▶ _EXERCISE REQUIREMENTS_:
Search the entries below for the word "will" and copy every line where it appears.

MATERIAL TO PROCESS: Begin

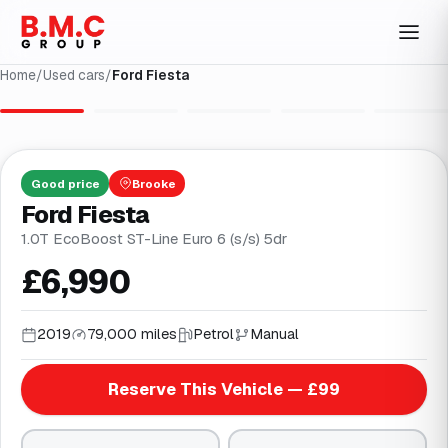
Home
/
Used cars
/
Ford Fiesta
1
/
31
Good
price
Brooke
Ford Fiesta
1.0T EcoBoost ST-Line Euro 6 (s/s) 5dr
£6,990
2019
79,000 miles
Petrol
Manual
Reserve This Vehicle — £99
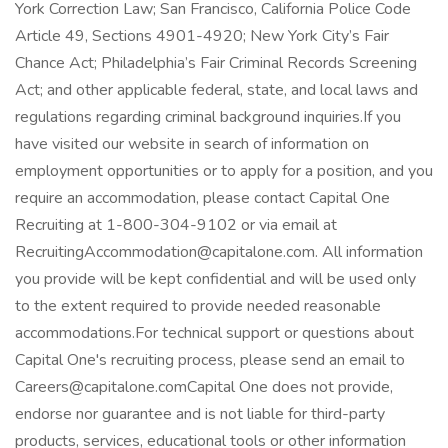
York Correction Law; San Francisco, California Police Code
Article 49, Sections 4901-4920; New York City’s Fair
Chance Act; Philadelphia’s Fair Criminal Records Screening
Act; and other applicable federal, state, and local laws and
regulations regarding criminal background inquiries.If you
have visited our website in search of information on
employment opportunities or to apply for a position, and you
require an accommodation, please contact Capital One
Recruiting at 1-800-304-9102 or via email at
RecruitingAccommodation@capitalone.com. All information
you provide will be kept confidential and will be used only
to the extent required to provide needed reasonable
accommodations.For technical support or questions about
Capital One's recruiting process, please send an email to
Careers@capitalone.comCapital One does not provide,
endorse nor guarantee and is not liable for third-party
products, services, educational tools or other information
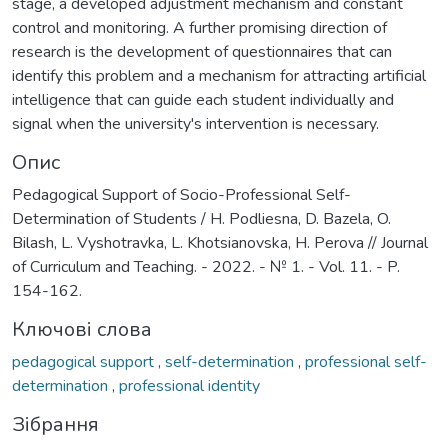
stage, a developed adjustment mechanism and constant
control and monitoring. A further promising direction of
research is the development of questionnaires that can
identify this problem and a mechanism for attracting artificial
intelligence that can guide each student individually and
signal when the university's intervention is necessary.
Опис
Pedagogical Support of Socio-Professional Self-
Determination of Students / H. Podliesna, D. Bazela, O.
Bilash, L. Vyshotravka, L. Khotsianovska, H. Perova // Journal
of Curriculum and Teaching. - 2022. - № 1. - Vol. 11. - P.
154-162.
Ключові слова
pedagogical support
,
self-determination
,
professional self-
determination
,
professional identity
Зібрання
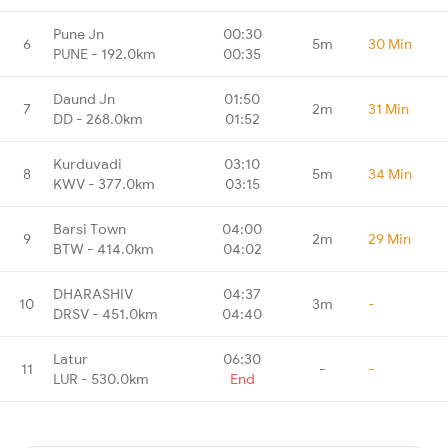
Pune Jn
00:30
6
5m
30 Min
PUNE - 192.0km
00:35
Daund Jn
01:50
7
2m
31 Min
DD - 268.0km
01:52
Kurduvadi
03:10
8
5m
34 Min
KWV - 377.0km
03:15
Barsi Town
04:00
9
2m
29 Min
BTW - 414.0km
04:02
DHARASHIV
04:37
10
3m
-
DRSV - 451.0km
04:40
Latur
06:30
11
-
-
LUR - 530.0km
End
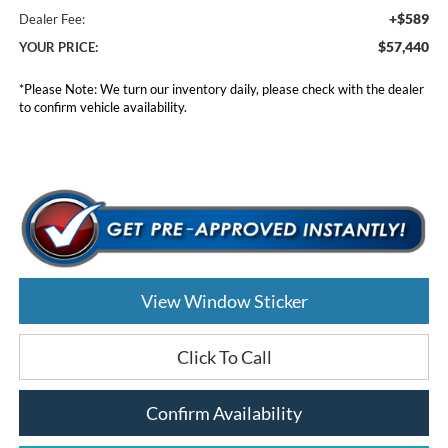
+$589
Dealer Fee:
$57,440
YOUR PRICE:
*
Please Note:
We turn our inventory daily, please check with the dealer
to confirm vehicle availability.
View Window Sticker
Click To Call
Confirm Availability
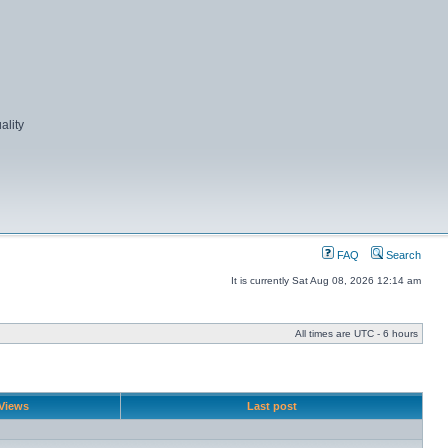
ality
FAQ
Search
It is currently Sat Aug 08, 2026 12:14 am
All times are UTC - 6 hours
Views
Last post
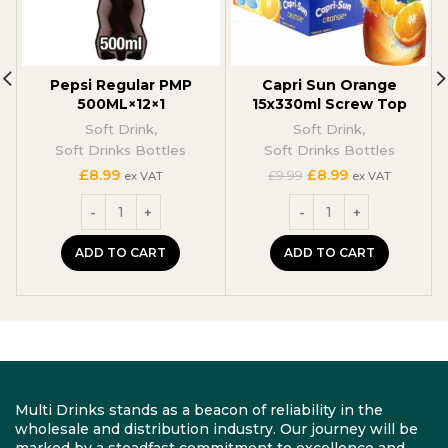
Pepsi Regular PMP
Capri Sun Orange
500ML×12×1
15x330ml Screw Top
Soft Drink
,
Soft Drink
,
Soft Drinks Bottles
Soft Drinks Bottles
Original
Current
£
8.99
£
8.99
£
9.99
ex VAT
ex VAT
price
price
was:
is:
£9.99.
£8.99.
ADD TO CART
ADD TO CART
Multi Drinks stands as a beacon of reliability in the
wholesale and distribution industry. Our journey will be
marked by a steadfast commitment to excellence and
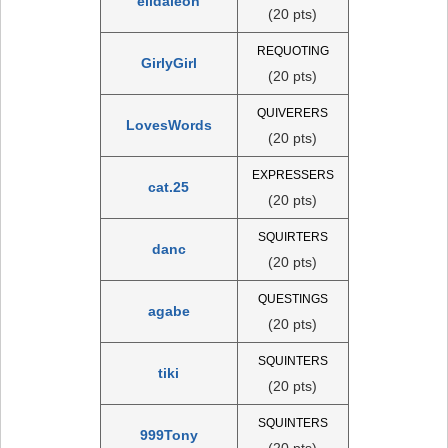
elidaleon
(20 pts)
REQUOTING
GirlyGirl
(20 pts)
QUIVERERS
LovesWords
(20 pts)
EXPRESSERS
cat.25
(20 pts)
SQUIRTERS
danc
(20 pts)
QUESTINGS
agabe
(20 pts)
SQUINTERS
tiki
(20 pts)
SQUINTERS
999Tony
(20 pts)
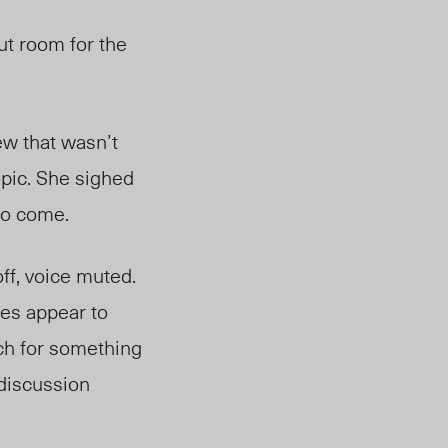
ut room for the
ew that wasn’t
opic. She sighed
 to come.
ff, voice muted.
es appear to
rch for something
 discussion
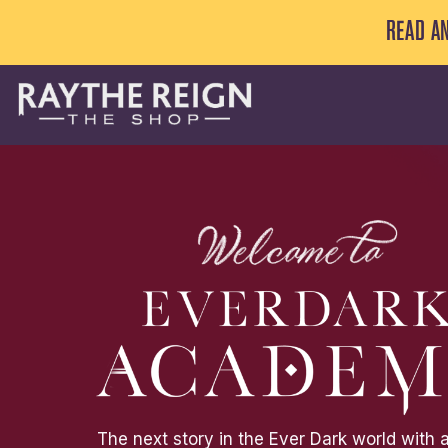
ON RAYTHEREIGN.COM
ALL BOOKS IN THIS ONGOI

MATERIAL TO PROCESS: End

▶ _RESULT FOR THIS EXERCISE_:
you provide will be kept confidential and will be used only
wholesale and distribution industry. Our journey will be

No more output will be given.